An Integrated Approach to Design Hybrid Independent Protection Layers

摘要

A popular method to assess process risks semi-quantitatively and determine the performance requirements of safeguards which may prevent the materialization of the risk scenario is a fault propagation modeling technique called Layer of Protection Analysis (LOPA). It is popular because it is neither excessively complex nor time consuming, and provides better accuracy than qualitative estimates. The principle behind LOPA is to determine effective safeguards, called independent protection layers (IPL), capable of preventing and/or mitigating the consequence. The safeguards qualify as IPLs only if they are specific, independent, reliable, and auditable [1]. Companies have developed procedures to apply LOPA methodology, pre-establishing possible initiating causes and their likelihoods, as well as IPL types.

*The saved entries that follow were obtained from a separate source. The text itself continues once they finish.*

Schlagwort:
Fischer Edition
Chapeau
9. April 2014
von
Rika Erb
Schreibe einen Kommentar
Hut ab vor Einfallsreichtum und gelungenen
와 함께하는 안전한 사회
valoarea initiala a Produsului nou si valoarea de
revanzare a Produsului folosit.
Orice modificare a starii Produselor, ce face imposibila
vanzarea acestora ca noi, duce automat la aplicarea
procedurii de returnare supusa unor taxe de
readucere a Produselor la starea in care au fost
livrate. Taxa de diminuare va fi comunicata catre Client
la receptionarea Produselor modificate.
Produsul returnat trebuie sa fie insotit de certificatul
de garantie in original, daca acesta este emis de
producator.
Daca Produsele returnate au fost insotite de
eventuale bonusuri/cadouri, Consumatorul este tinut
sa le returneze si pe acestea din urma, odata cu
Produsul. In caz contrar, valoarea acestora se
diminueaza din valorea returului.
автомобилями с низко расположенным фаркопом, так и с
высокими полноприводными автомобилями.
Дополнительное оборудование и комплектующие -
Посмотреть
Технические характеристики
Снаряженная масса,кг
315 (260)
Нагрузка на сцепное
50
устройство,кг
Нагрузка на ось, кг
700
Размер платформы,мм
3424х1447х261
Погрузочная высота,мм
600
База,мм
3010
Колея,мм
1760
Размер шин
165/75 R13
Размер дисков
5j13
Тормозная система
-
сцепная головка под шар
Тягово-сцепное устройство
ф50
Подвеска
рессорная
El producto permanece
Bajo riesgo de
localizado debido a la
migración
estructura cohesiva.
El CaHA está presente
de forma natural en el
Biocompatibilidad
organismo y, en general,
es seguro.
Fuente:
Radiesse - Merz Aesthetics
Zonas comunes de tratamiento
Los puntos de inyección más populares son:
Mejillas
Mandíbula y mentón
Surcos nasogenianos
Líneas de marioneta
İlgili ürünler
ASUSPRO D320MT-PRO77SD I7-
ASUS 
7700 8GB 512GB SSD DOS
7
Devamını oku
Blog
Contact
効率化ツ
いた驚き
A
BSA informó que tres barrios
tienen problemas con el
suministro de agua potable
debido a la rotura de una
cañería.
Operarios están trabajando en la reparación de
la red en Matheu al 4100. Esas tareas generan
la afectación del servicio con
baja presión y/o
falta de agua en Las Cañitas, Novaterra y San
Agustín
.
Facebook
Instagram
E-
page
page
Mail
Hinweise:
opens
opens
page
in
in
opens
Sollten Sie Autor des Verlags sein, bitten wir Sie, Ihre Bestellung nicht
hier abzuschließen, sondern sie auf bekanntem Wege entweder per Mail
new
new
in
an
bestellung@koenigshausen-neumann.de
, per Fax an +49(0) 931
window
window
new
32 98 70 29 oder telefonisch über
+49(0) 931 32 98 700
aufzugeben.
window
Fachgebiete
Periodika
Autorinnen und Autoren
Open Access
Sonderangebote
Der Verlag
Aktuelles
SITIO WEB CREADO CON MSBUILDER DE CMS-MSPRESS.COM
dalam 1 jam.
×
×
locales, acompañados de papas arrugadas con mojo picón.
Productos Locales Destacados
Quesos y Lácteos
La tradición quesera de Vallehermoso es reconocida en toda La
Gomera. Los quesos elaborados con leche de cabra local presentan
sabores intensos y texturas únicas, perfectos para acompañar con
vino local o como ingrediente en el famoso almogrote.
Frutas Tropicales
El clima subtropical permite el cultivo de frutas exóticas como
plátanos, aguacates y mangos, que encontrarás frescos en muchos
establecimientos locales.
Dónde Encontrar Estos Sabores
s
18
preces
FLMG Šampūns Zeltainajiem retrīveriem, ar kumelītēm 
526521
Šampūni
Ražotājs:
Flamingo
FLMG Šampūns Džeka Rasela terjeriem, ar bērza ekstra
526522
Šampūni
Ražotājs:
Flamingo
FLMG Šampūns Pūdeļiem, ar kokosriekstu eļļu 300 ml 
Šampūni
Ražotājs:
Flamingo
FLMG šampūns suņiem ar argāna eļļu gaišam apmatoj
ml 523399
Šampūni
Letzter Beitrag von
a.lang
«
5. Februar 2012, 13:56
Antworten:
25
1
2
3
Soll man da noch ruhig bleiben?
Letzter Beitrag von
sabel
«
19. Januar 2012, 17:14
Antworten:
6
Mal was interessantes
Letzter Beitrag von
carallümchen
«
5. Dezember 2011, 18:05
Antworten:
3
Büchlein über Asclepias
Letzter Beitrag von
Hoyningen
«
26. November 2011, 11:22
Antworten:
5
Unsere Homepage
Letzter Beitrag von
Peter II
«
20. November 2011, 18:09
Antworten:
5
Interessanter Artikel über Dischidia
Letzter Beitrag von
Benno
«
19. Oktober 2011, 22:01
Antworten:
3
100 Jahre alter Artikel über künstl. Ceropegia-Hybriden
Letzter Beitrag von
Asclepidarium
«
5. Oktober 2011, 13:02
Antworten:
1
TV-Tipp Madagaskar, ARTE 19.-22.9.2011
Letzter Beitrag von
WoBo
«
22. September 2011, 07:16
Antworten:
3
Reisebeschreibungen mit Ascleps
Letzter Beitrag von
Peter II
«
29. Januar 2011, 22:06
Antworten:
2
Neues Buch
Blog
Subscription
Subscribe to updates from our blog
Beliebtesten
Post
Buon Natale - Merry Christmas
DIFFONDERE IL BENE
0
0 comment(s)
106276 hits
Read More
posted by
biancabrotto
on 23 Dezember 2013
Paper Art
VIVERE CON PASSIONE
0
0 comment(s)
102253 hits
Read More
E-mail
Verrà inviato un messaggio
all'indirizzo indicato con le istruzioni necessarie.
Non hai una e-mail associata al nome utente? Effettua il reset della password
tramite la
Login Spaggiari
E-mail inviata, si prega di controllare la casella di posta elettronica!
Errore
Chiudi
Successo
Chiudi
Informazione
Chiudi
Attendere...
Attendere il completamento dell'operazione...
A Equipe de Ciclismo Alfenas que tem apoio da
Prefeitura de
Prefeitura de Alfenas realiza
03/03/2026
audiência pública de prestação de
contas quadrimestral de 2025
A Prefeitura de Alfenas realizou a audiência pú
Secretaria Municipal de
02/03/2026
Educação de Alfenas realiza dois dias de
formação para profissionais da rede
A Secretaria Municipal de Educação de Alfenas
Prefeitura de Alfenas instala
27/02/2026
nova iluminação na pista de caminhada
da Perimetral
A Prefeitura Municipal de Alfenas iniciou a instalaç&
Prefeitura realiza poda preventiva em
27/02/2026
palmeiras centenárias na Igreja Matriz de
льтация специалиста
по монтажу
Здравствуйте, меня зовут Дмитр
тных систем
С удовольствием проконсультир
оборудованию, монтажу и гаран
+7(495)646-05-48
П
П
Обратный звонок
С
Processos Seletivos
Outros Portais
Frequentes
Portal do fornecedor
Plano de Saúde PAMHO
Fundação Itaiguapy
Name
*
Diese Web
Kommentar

IPL types are mostly mechanical (pressure relief valves, rupture disks, check valves, restrictive office, mechanical over-speed trip, etc.), or instrument related (control loops, alarms, SIF). IPL type lists are usually restrictive and a combination of mechanical and instrumented systems is not commonly addressed. Many times, during LOPA exercises, the identified safeguard cannot meet the specificity requirement because it is not able to fully prevent the consequence of the initiating event/scenario considered; therefore, it is disqualified as an IPL. This paper presents, through a guided example, a quantitative risk assessment methodology to integrate into a single protection layer, mechanical and instrumented subsystems that separately would not meet the specificity requirement or would provide a negligible RRF for the risk scenario. The methodology is of special interest for scenarios that need a risk reduction of three or more orders of magnitude, where the development of a single protection layer that prevents the scenario may not be feasible or practical [2].